When you first experience pain, it is a symptom of illness or injury in the part of your body that is having the pain. The sudden onset of pain is called acute pain. It gets your attention and prompts you to take action to prevent further worsening of the condition causing the pain.

This could be a simple action such as the reflex that makes you jerk your hand off a hot stove, or it could be more complex such as cooling, resting, or elevating an injured ankle. Or the pain could prompt you to see a doctor.

We take for granted that we will feel good most of the time. When pain strikes, we feel bad. Pain interrupts our work, our recreation, and our relationships with our families. Comfort, that is, not being in pain, is one of your goals if you are sick and should be one of the goals of treatment for the doctor who is treating you for any illness, but especially for an illness associated with chronic pain.

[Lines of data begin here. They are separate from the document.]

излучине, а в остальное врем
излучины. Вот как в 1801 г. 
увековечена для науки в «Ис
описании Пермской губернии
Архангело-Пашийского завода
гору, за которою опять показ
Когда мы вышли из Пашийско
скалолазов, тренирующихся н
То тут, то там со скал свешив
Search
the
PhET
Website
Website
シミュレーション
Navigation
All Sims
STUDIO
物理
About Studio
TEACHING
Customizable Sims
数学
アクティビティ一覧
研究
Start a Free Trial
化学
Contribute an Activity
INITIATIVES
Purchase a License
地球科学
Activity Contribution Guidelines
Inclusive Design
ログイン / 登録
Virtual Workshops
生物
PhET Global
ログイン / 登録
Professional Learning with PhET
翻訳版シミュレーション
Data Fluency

Once the cause of your pain is found and proper treatment is started, the pain may serve the useful function of keeping you at rest so that the injury or illness can heal. But if the pain comes from an illness that is incurable and will never heal, the pain loses its usefulness and becomes harmful. This type of pain keeps you from normal activity, and inactivity decreases your strength.

Why pain can become worse: There is a “wind-up phenomenon” that causes untreated pain to get worse. Nerve fibers transmitting the painful impulses to the brain become “trained” to deliver pain signals better. Just like muscles get better at sports with training, the nerves become more effective at sending pain signals to the brain. The intensity of the signals increases over and above what is needed to get your attention. To make matters even worse, the brain becomes more sensitive to the pain. So your pain feels much worse even though your injury or illness is not getting any worse. At this point, pain may be termed chronic pain. And it is no longer helpful as a signal of illness.

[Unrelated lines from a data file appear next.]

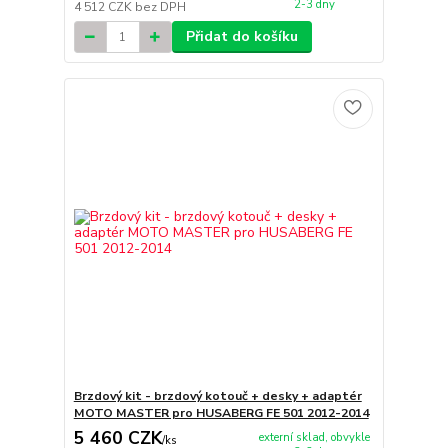
2-3 dny
4 512 CZK
bez DPH
Přidat do košíku
Brzdový kit - brzdový kotouč + desky + adaptér
MOTO MASTER pro HUSABERG FE 501 2012-2014
5 460 CZK
externí sklad, obvykle
/
ks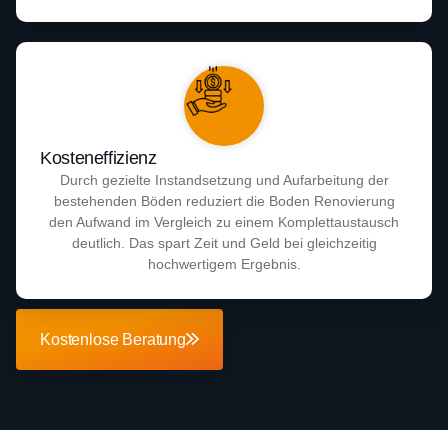
Kosteneffizienz
Durch gezielte Instandsetzung und Aufarbeitung der
bestehenden Böden reduziert die Boden Renovierung
den Aufwand im Vergleich zu einem Komplettaustausch
deutlich. Das spart Zeit und Geld bei gleichzeitig
hochwertigem Ergebnis.
Kostenlose Beratung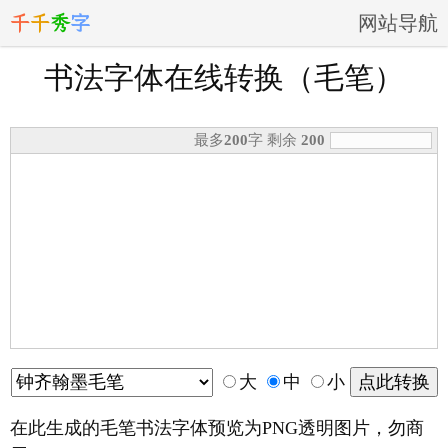
千
千
秀
字
网站导航
书法字体在线转换（毛笔）
最多
200
字 剩余
200
大
中
小
在此生成的毛笔书法字体预览为PNG透明图片，勿商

The goal in treating pain: When you consult a doctor, your goal is to be cured. That means that you want the cause of your pain to be found and cured so that you can resume normal life without needing medication or further visits to doctors.  

Treating lifelong pain: Unfortunately, many illnesses do not have known cures. The treatment of illnesses such as diabetes and high blood pressure is often lifelong. In these chronic illnesses, as in the treatment of chronic pain, your goal is to live as normally as possible. Sometimes medication is needed for the rest of your life in order to achieve that goal.

A sensible view of addiction: In this respect, chronic pain is no different from diabetes or high blood pressure. If you need to be on pain medicine for the rest of your life, you should not be said to be “addicted” to pain medicine any more than a person with diabetes who needs to be on insulin for the rest of his or her life should be said to be “addicted” to insulin.

Use of pain medications: Some doctors are reluctant to use powerful pain medications known as opioids (also known as narcotics) to treat pain even when non-opioid medications have not worked. If your doctor is reluctant to prescribe opioids in this situation, and you have chronic pain, talk with another doctor or get a referral to a pain specialist.